Monday, September 28, 2009

Gonna miss you like hell

I can't help but miss everything about us. The way things between us used to be. The way you made me happy. The days that you made me feel lucky and so special. Your simple banats that makes me wanna think of another banat to make you pikon but then I still end up being the one who's pikon. Your never ending kwentos. Your text messages saying good morning every single day. Our asarans. In short, I miss, and I still will miss, everything you and I had and the moments we've shared. :)

I never thought we would be the way we are now.
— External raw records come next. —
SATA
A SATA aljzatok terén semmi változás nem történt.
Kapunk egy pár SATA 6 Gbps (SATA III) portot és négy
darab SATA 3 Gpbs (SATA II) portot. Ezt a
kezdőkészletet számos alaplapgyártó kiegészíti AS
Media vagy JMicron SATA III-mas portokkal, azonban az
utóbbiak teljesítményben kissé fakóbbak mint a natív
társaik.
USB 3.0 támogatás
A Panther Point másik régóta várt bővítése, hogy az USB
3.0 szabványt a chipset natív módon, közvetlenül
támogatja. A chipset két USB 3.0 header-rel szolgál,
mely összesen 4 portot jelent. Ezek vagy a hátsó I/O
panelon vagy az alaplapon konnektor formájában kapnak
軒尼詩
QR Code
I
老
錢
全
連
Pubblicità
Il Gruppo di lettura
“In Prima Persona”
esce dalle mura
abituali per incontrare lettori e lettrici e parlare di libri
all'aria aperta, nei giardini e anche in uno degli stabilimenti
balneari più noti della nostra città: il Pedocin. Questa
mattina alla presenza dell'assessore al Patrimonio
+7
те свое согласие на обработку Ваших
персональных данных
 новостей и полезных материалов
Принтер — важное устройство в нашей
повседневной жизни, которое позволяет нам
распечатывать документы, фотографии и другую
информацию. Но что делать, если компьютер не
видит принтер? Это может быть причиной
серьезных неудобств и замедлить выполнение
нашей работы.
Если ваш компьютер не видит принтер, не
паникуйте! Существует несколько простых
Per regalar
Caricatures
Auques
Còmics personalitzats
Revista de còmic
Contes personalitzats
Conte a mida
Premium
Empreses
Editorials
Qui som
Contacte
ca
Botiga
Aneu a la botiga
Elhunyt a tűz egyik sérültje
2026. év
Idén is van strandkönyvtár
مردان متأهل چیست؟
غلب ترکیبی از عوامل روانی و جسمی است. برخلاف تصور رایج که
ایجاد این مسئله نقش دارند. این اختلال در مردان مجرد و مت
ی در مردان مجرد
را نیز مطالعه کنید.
I've always thought hindi tayo magkakasundo. But I was wrong. You made me happy since the day we've become what we are right now. Yeah sure, there may be times that you've hurt me but put all of that together, that can never beat the times that you've made me feel happy, lucky, and special.

Now that you will be away, I am sure that I will miss you even more. I don't know what's gonna happen next, all I know is I'm happy that you're happy with where you are going and what you're gonna do, yet sad because as you come back, hindi ko alam what to expect. Yeah, 12 months may be short but you know, lots of things may actually happen. You told me na pagbalik mo ako pa rin, and as much as I wanna trust your words, I still can't (or shall I say shouldn't) because as I've said, we'll never know what's gonna happen next. Things may change. So as our feelings. Malay natin ngayong magkakalayo tayo at tsaka natin marealize that we don't really love each other as much as sa pagkakaakala natin. I can't promise that I will wait, that I can wait. The only thing I know is that I've learned to live life having you, and I don't know if I may learn to live life again, without you.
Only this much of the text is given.